**WHAT YOU ARE ASKED TO DO**
Everything in the listing should be restated word for word.
··· SUPPLIED ENTRIES
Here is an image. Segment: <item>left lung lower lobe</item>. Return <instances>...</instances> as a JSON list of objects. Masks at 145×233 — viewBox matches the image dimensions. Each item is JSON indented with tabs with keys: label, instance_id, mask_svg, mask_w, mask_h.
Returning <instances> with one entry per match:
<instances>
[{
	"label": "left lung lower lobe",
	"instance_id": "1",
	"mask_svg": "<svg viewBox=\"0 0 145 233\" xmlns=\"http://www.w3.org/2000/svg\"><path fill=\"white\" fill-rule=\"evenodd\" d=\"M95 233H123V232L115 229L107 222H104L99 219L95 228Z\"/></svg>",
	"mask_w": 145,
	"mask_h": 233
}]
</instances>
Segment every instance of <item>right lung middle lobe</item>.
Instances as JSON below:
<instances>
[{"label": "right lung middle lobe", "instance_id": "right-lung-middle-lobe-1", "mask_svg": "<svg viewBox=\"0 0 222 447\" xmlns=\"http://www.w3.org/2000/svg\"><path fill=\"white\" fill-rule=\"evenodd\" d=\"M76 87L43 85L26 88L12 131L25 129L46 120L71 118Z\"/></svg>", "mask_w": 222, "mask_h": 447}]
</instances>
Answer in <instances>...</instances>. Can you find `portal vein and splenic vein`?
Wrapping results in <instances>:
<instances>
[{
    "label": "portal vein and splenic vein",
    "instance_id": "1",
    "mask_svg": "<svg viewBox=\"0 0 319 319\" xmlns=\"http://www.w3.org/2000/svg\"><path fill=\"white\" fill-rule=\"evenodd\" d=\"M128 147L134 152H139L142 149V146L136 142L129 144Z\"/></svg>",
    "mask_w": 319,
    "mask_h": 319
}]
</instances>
······
**RESPONSE**
Here is an image. Segment: <item>left lung lower lobe</item>. Return <instances>...</instances> as a JSON list of objects. Masks at 145×233 — viewBox matches the image dimensions. Each item is JSON indented with tabs with keys: label, instance_id, mask_svg, mask_w, mask_h.
Returning <instances> with one entry per match:
<instances>
[{
	"label": "left lung lower lobe",
	"instance_id": "1",
	"mask_svg": "<svg viewBox=\"0 0 145 233\" xmlns=\"http://www.w3.org/2000/svg\"><path fill=\"white\" fill-rule=\"evenodd\" d=\"M95 233H123V232L115 229L107 222H104L99 219L95 228Z\"/></svg>",
	"mask_w": 145,
	"mask_h": 233
}]
</instances>
Segment every instance of <item>right lung middle lobe</item>.
Instances as JSON below:
<instances>
[{"label": "right lung middle lobe", "instance_id": "right-lung-middle-lobe-1", "mask_svg": "<svg viewBox=\"0 0 222 447\" xmlns=\"http://www.w3.org/2000/svg\"><path fill=\"white\" fill-rule=\"evenodd\" d=\"M76 87L43 85L26 88L12 131L25 129L46 120L71 118Z\"/></svg>", "mask_w": 222, "mask_h": 447}]
</instances>
Answer in <instances>...</instances>. Can you find `portal vein and splenic vein`?
Wrapping results in <instances>:
<instances>
[{
    "label": "portal vein and splenic vein",
    "instance_id": "1",
    "mask_svg": "<svg viewBox=\"0 0 319 319\" xmlns=\"http://www.w3.org/2000/svg\"><path fill=\"white\" fill-rule=\"evenodd\" d=\"M128 147L134 152H139L142 149V146L136 142L129 144Z\"/></svg>",
    "mask_w": 319,
    "mask_h": 319
}]
</instances>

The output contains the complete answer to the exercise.